WHAT YOU SHOULD DO - Using the records that appear below, write out exactly the lines from the one with "6 منصب بالمديرية" through the one with "Volte ao topo", keeping both end lines.

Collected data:
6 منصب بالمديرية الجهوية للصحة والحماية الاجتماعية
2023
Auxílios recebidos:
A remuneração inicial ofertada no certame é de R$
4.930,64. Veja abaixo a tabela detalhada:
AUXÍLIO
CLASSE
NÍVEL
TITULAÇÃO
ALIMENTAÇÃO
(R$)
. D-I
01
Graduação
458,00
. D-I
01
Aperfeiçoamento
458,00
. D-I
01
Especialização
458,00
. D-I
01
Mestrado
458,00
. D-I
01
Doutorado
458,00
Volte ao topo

---

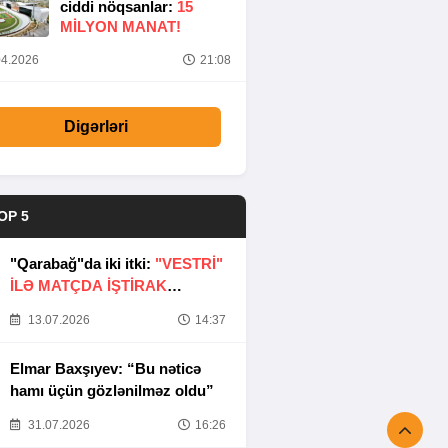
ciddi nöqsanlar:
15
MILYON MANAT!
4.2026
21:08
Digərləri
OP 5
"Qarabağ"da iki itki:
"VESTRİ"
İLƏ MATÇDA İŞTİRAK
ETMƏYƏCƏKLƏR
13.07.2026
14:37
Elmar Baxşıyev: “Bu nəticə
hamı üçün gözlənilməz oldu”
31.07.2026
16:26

RESULT OF THE EXERCISE -
6 منصب بالمديرية الجهوية للصحة والحماية الاجتماعية
2023
Auxílios recebidos:
A remuneração inicial ofertada no certame é de R$
4.930,64. Veja abaixo a tabela detalhada:
AUXÍLIO
CLASSE
NÍVEL
TITULAÇÃO
ALIMENTAÇÃO
(R$)
. D-I
01
Graduação
458,00
. D-I
01
Aperfeiçoamento
458,00
. D-I
01
Especialização
458,00
. D-I
01
Mestrado
458,00
. D-I
01
Doutorado
458,00
Volte ao topo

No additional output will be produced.